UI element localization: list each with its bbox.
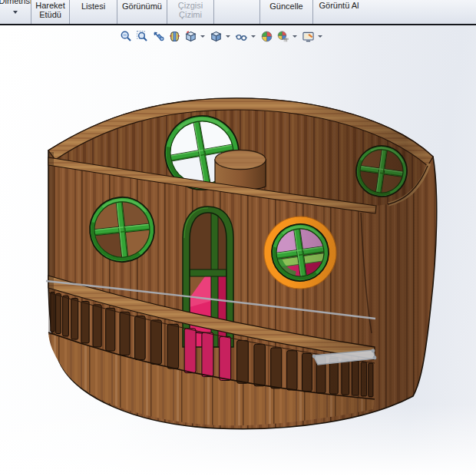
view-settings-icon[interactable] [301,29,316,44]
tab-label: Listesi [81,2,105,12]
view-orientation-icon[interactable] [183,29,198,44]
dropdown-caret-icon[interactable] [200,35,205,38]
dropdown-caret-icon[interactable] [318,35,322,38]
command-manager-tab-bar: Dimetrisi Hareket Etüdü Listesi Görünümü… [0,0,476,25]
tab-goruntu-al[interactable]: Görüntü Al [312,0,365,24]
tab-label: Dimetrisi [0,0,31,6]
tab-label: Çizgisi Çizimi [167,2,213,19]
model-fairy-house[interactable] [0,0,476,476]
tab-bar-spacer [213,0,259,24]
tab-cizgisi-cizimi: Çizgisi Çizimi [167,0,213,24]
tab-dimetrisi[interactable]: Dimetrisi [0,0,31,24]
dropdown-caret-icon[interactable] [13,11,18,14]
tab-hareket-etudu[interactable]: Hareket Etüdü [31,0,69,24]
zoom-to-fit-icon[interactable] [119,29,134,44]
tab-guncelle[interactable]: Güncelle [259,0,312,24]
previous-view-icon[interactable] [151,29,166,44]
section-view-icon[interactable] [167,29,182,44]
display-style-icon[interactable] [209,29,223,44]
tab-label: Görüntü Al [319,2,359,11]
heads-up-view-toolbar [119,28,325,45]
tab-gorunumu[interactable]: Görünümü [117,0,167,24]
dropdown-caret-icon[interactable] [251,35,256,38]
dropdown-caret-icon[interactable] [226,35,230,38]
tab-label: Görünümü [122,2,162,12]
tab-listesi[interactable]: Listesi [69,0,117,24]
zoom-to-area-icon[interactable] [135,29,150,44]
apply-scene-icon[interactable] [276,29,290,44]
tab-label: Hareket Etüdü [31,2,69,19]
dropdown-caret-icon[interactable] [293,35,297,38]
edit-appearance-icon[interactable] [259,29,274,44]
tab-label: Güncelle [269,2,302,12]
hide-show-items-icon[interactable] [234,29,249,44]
== == ==
What the exercise asks: Where does the word "Çizgisi" appear in the material above? Copy every line that holds it.

Task result:
tab-label: Çizgisi Çizimi [167,2,213,19]
tab-cizgisi-cizimi: Çizgisi Çizimi [167,0,213,24]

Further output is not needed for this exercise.